*TASK REQUIREMENTS*
Extract, exactly as written, the line that contains "At what (x,y)" and all lines after it through the end of the records. Omit pictures.

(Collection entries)

◇ ◇ ◇ ◇ ◇

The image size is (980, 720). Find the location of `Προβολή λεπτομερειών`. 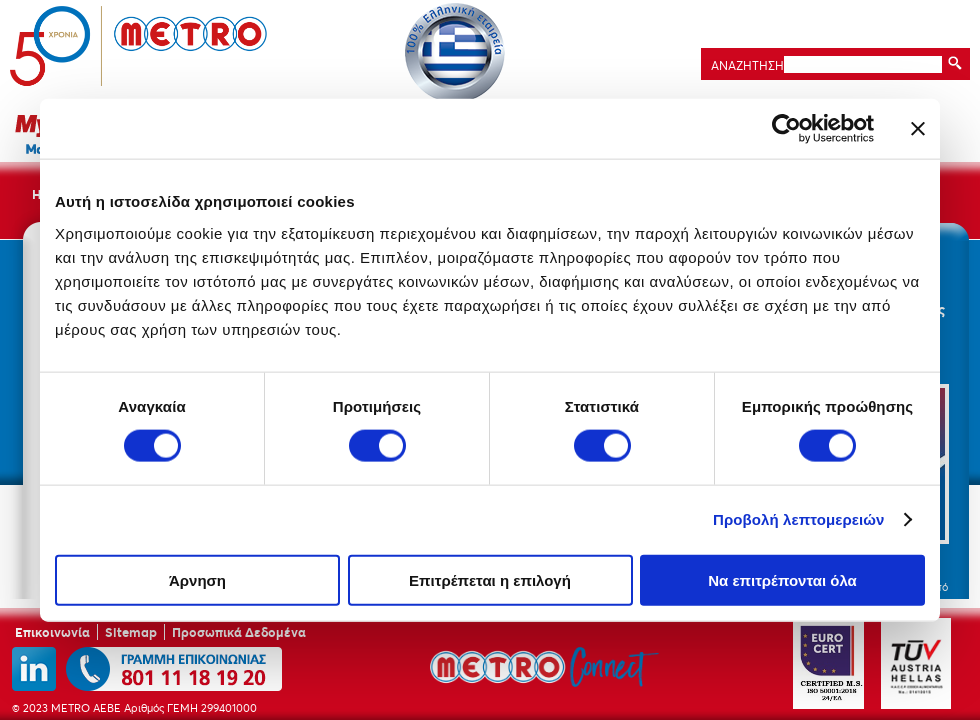

Προβολή λεπτομερειών is located at coordinates (799, 519).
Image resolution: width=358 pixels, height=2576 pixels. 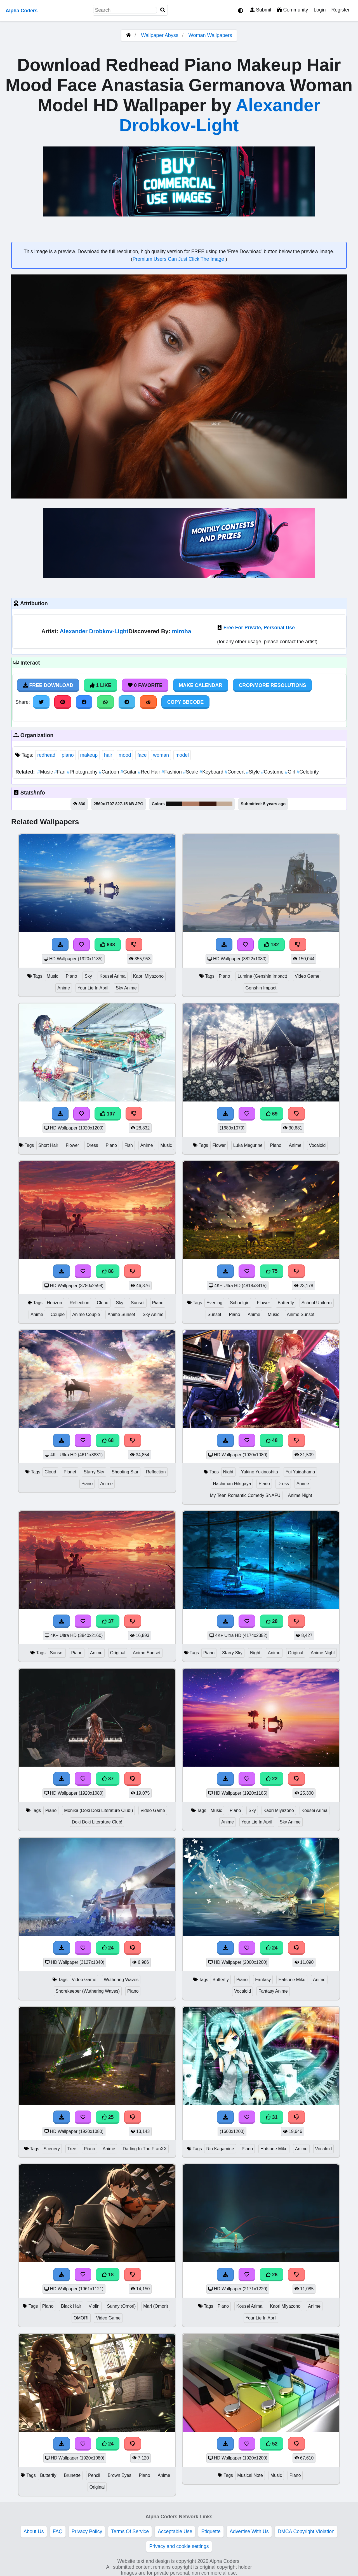 What do you see at coordinates (87, 2531) in the screenshot?
I see `Privacy Policy` at bounding box center [87, 2531].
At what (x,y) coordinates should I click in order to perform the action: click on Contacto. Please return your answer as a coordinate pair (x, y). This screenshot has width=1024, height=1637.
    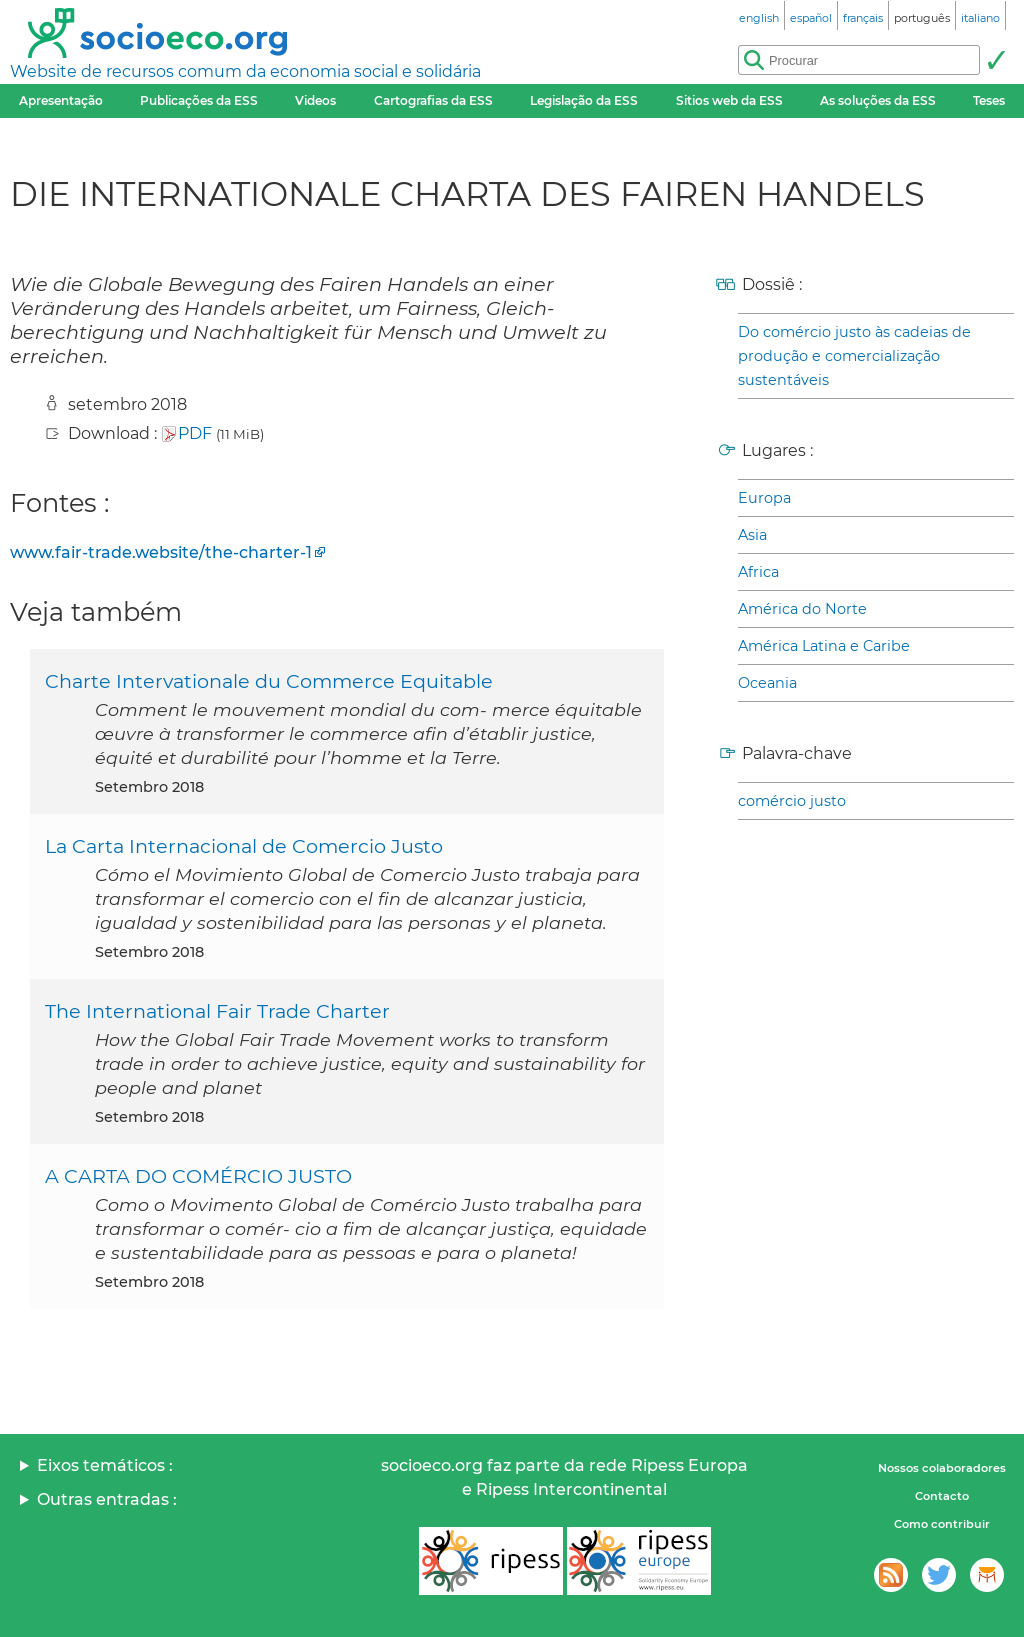
    Looking at the image, I should click on (942, 1496).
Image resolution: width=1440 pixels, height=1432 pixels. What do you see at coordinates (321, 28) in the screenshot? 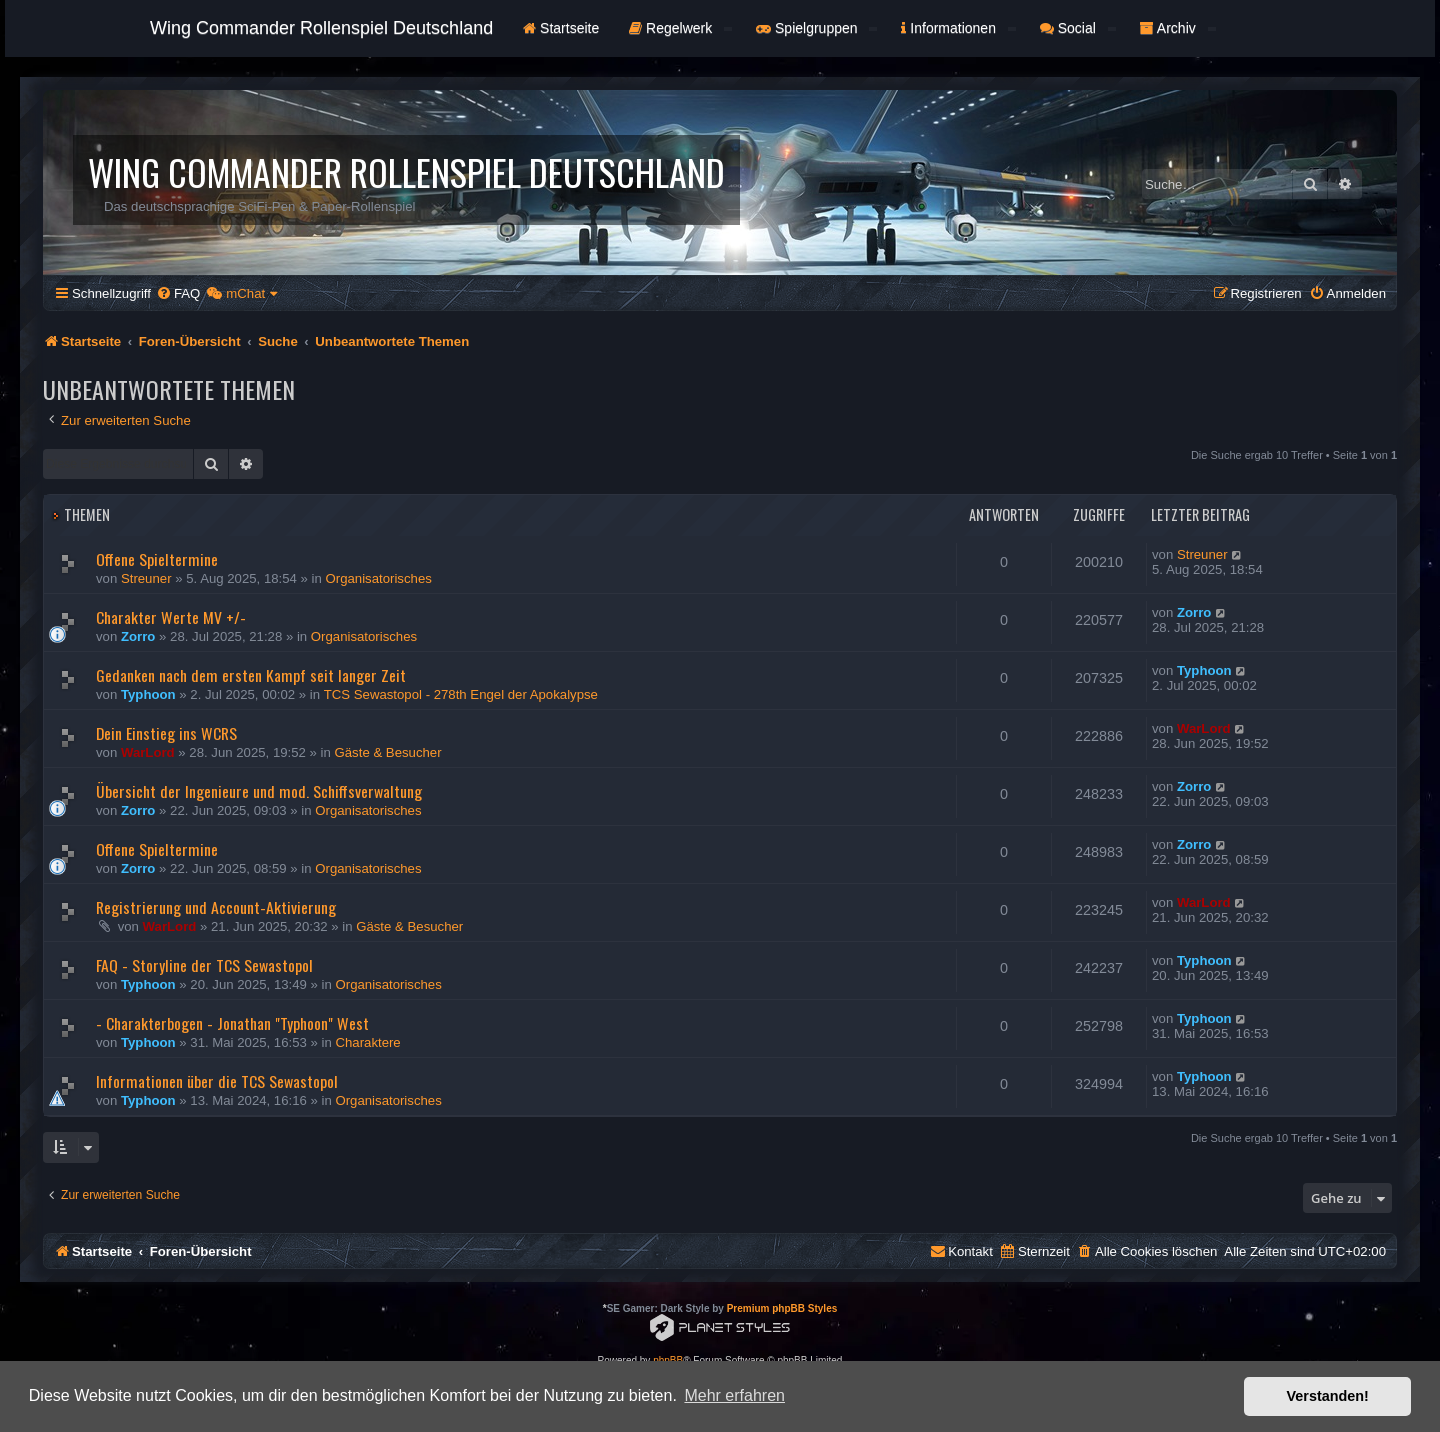
I see `Wing Commander Rollenspiel Deutschland` at bounding box center [321, 28].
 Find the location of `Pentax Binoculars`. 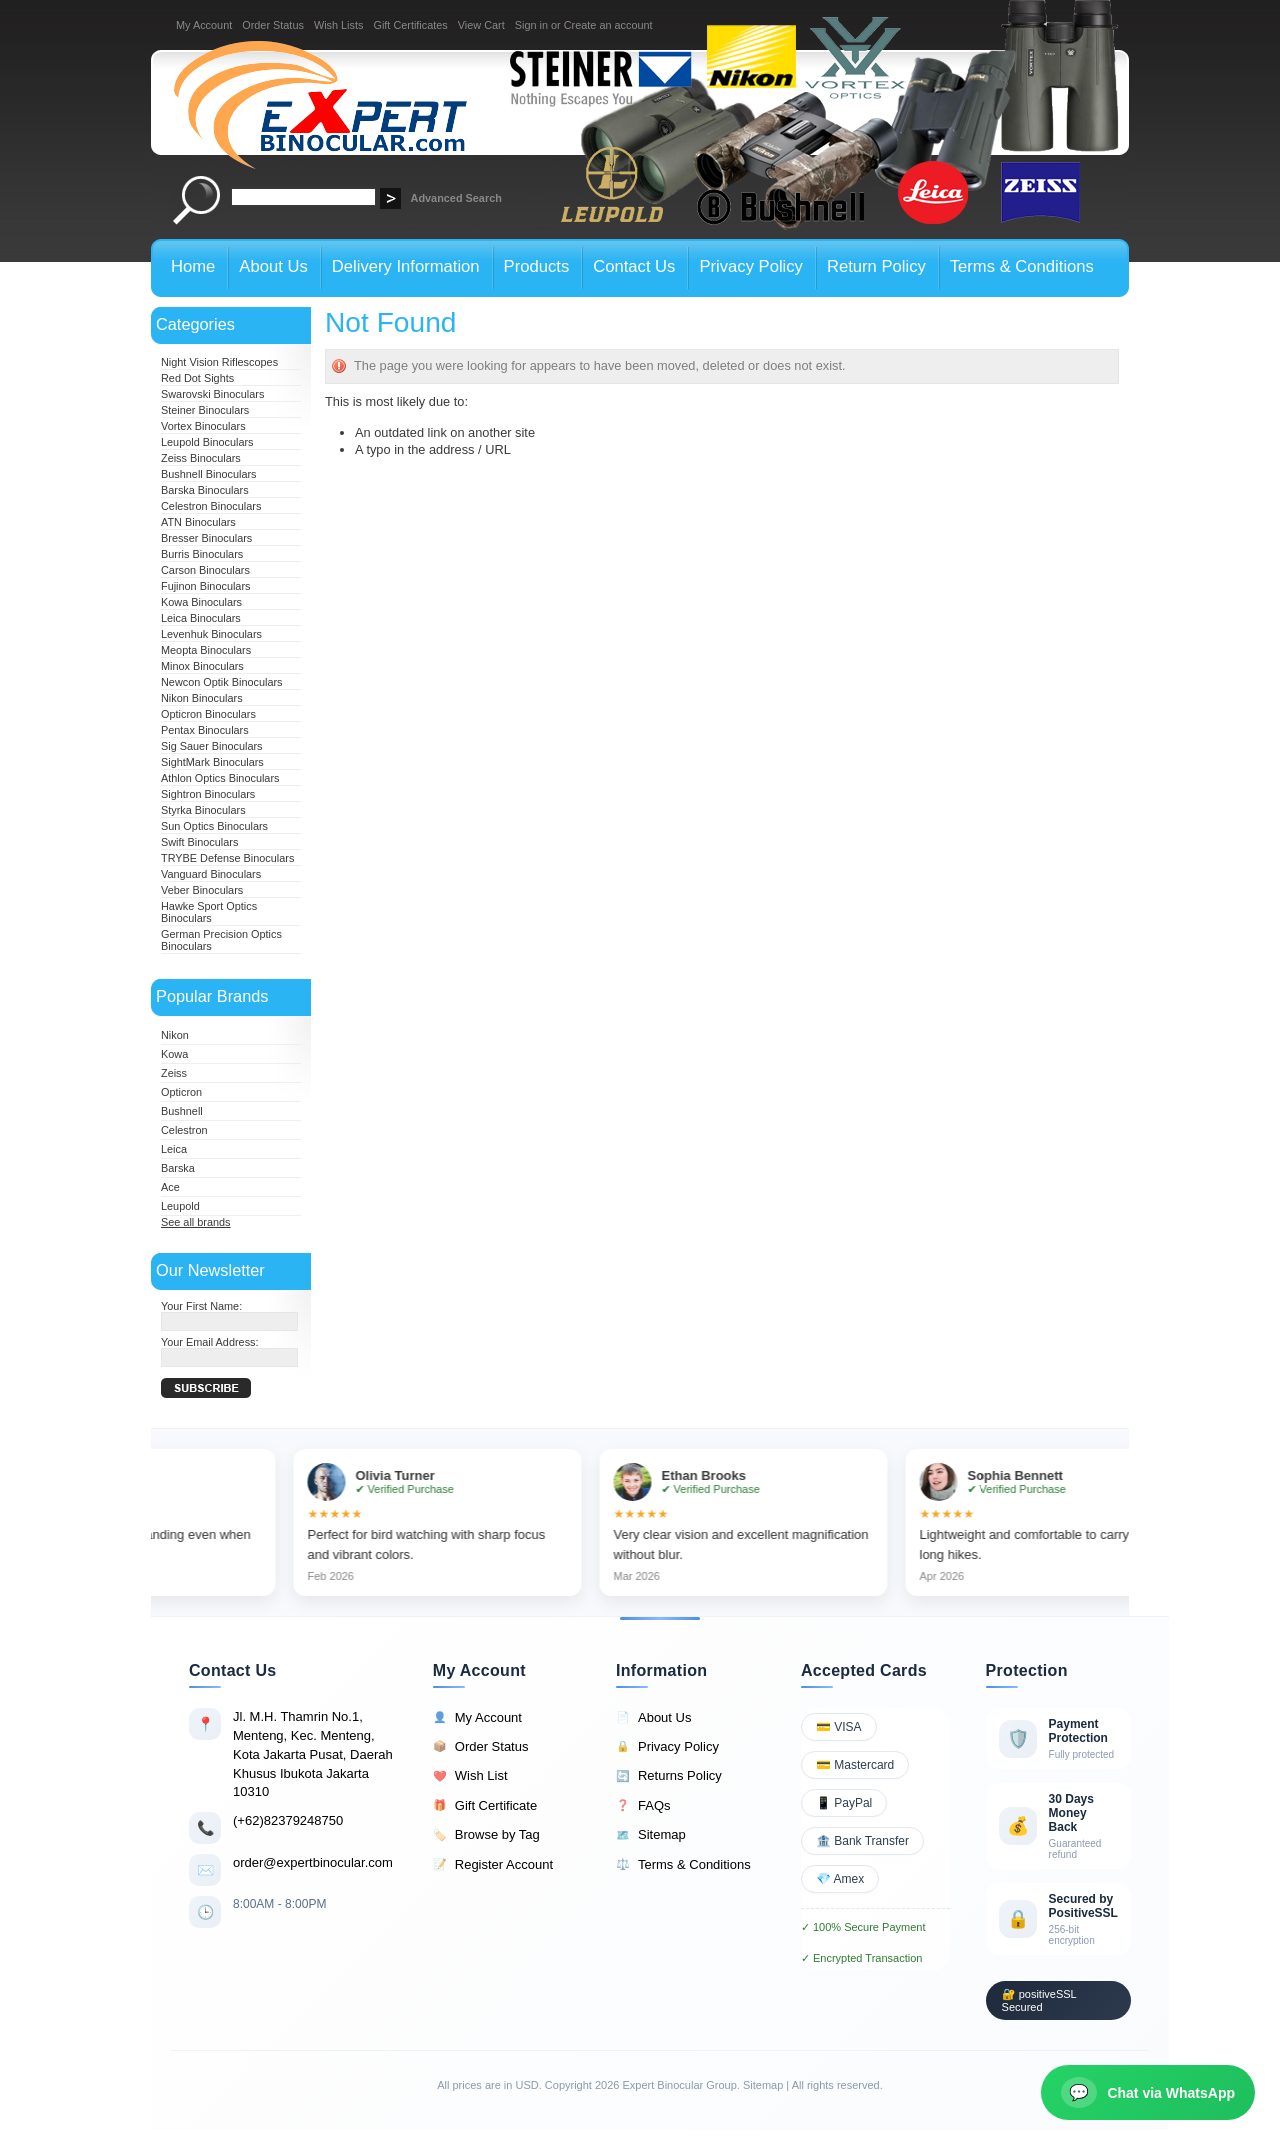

◇ ◇ ◇ ◇ ◇

*OUTPUT FOR THIS TASK*
At what (x,y) coordinates should I click in order to perform the action: click on Contacto. Please return your answer as a coordinate pair (x, y). This screenshot has width=1024, height=1637.
    Looking at the image, I should click on (942, 1496).
Image resolution: width=1440 pixels, height=1432 pixels. What do you see at coordinates (321, 28) in the screenshot? 
I see `Wing Commander Rollenspiel Deutschland` at bounding box center [321, 28].
 Find the location of `Pentax Binoculars`. 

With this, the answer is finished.